Tutto ciò riguarda la realtà, che ancora una volta si presenta molto più avara di certezze di quanto non sia la finzione.
Onestamente non ricordo un solo film, romanzo o serie TV in cui il criminologo di turno abbia sbagliato dell’identificare il proprietario dell’impronta. Nella finzione queste figure professionali sono mostrate infallibili e, se mai esiste errore, è dovuto a una manipolazione della scena da parte del colpevole oppure è volontario.

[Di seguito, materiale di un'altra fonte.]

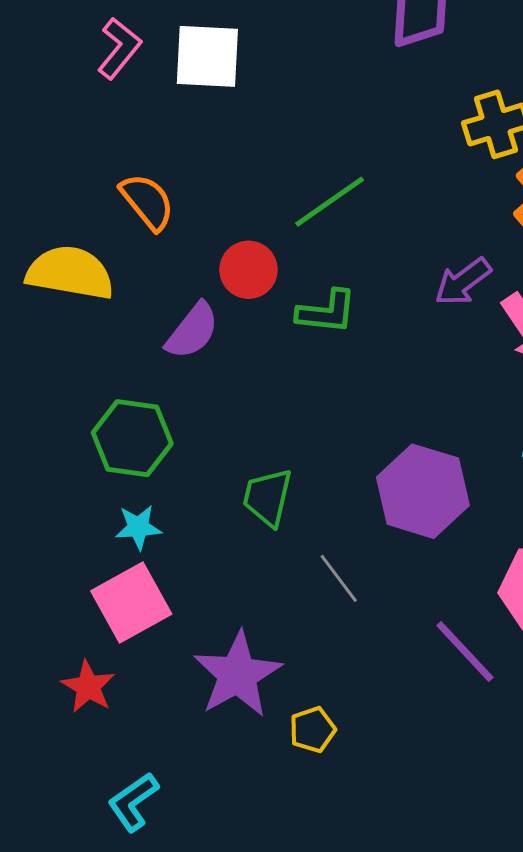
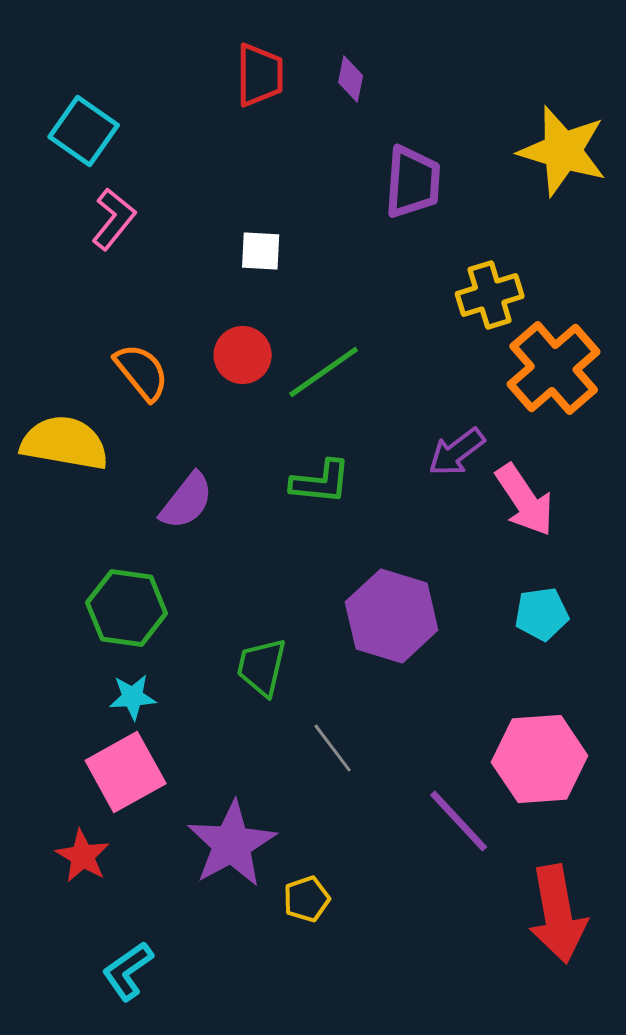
white square: (207, 56) -> (261, 251), moved, size x0.6
red circle: (248, 270) -> (243, 355), moved
purple hexagon: (423, 491) -> (392, 616), moved

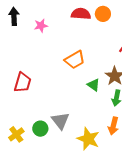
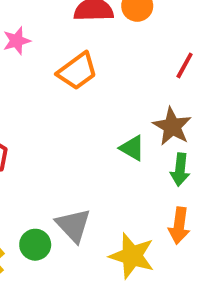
orange trapezoid: (75, 60) -> (77, 71), moved

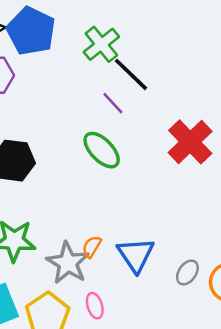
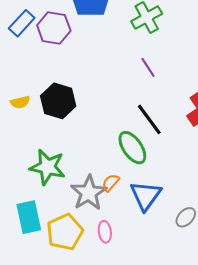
black line: (131, 74) -> (149, 119), moved
green ellipse: (102, 150) -> (132, 148), moved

In quest’ultima casistica rientrano le vicende di Dexter Morgan, protagonista della serie TV “Dexter” (e dei libri di Jeff Lindsay da cui è tratta), l’ematologo forense che spesso altera le proprie conclusioni di esperto o manipola le prove durante le indagini per coprire il proprio operato come serial killer o per assicurarsi che una certa persona non venga arrestata in modo che lui stesso possa ucciderla.
 
Insomma, nella finzione si tende ad esaltare l’astuzia dei protagonisti e i difetti, quando ci sono, non riguardano mai la sfera lavorativa. Tipicamente l’investigatore beve (o addirittura si droga), mangia poco, dorme poco o niente e magari neppure si lava, ma quando si tratta di indagare su un omicidio è sempre lucidissimo!
 
Un esempio di questo cliché è la serie di libri di Michael Connelly che ha come protagonista il detective Harry Bosch, da cui negli ultimi anni è stata tratta la serie TV “Bosch” prodotta dagli Amazon Studios.

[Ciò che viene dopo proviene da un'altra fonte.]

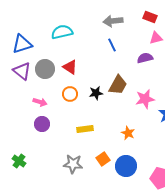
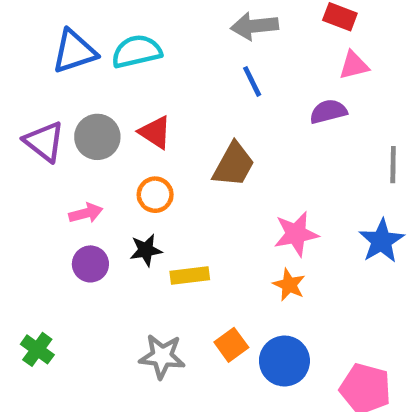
blue triangle: (22, 44) -> (74, 51), moved
brown trapezoid: (118, 85) -> (234, 165), moved
black star: (96, 93) -> (146, 250), moved
pink star: (145, 99) -> (296, 234), moved
pink arrow: (40, 102) -> (86, 213), turned -32

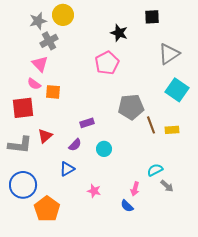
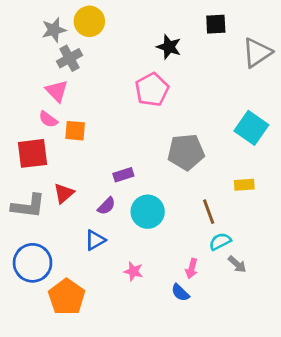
gray triangle: (169, 54) -> (257, 53), moved
brown line: (151, 125) -> (209, 212), moved
cyan circle: (104, 149) -> (148, 212), size x1.5

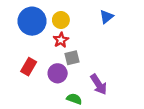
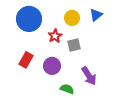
yellow circle: (61, 20) -> (72, 18), moved
gray square: (72, 58) -> (74, 45), moved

Nel secondo libro, “Ghiaccio nero”, c’è poi un caso di errore nell’identificazione del proprietario delle impronte digitali, ma si tratta di un qualcosa di voluto e orchestrato per sviare le indagini e non di un semplice sbaglio fatto da chi ha compiuto il confronto.

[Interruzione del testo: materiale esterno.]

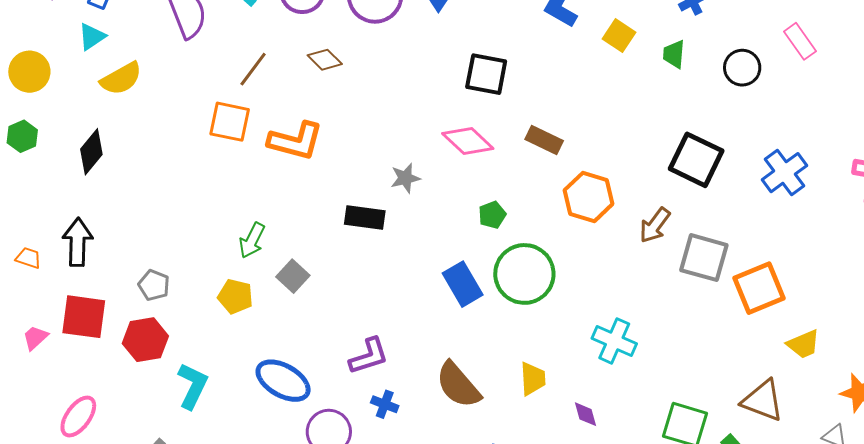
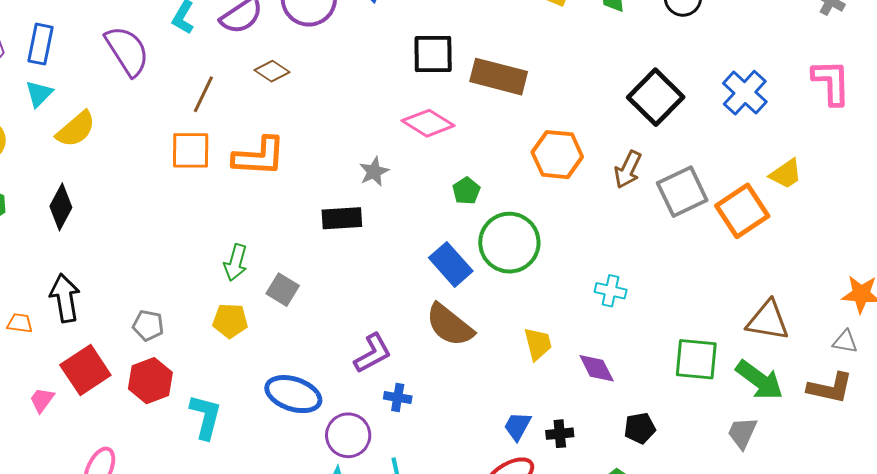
brown rectangle: (544, 140) -> (499, 77), moved, size x1.5
black square: (696, 160) -> (656, 97), turned 30
gray square: (704, 258) -> (682, 192), turned -30
red square: (84, 317) -> (85, 370), turned -30
cyan cross: (614, 341) -> (611, 291), size x0.7
yellow trapezoid: (803, 344) -> (786, 174), moved
brown semicircle: (458, 385) -> (450, 325), moved
purple diamond: (585, 414) -> (597, 368), size x1.4

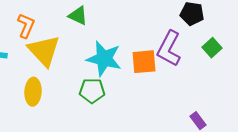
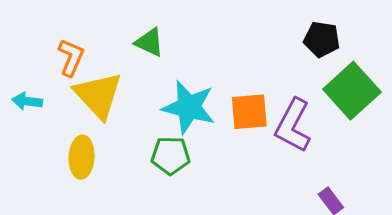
green square: (212, 48) -> (352, 91), size x1.8
purple L-shape: (169, 49) -> (293, 125), moved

L’errore umano senza un secondo fine non funziona un granché nella finzione, forse perché è troppo realistico.
 
Io stessa ammetto che nello scrivere la trilogia del detective Eric Shaw non ho inserito e non intendo inserire errori del genere da parte dei protagonisti. Qualche volta possono lasciarsi sfuggire un dettaglio (perché la cosa torna utile alla trama), ma mai sbagliare il confronto di un’impronta. Gli errori al massimo li fa l’antagonista di turno.
Ciò non significa che non sfrutti il fattore umano. Il detective Shaw infatti sfrutta questo tipo di vulnerabilità delle scienze forensi per addomesticare le prove, come nel caso di Johnson ne “Il mentore”, in cui fa in modo che vengano trovate le sue impronte sull’arma del delitto per indurlo a confessare.
 
Ma cosa succederebbe se nel seguire il proprio istinto puntasse alla persona sbagliata? Mettiamo che sia straconvinto di aver trovato il colpevole e forzi la situazione, manipolando una prova in modo che quest’ultimo non possa sfuggire alla giustizia.
E se successivamente, magari anni dopo, saltasse fuori qualcosa che mette in dubbio la validità di quella convinzione?
È proprio questo possibile dubbio che esplorerò nel libro finale della serie, “Oltre il limite”.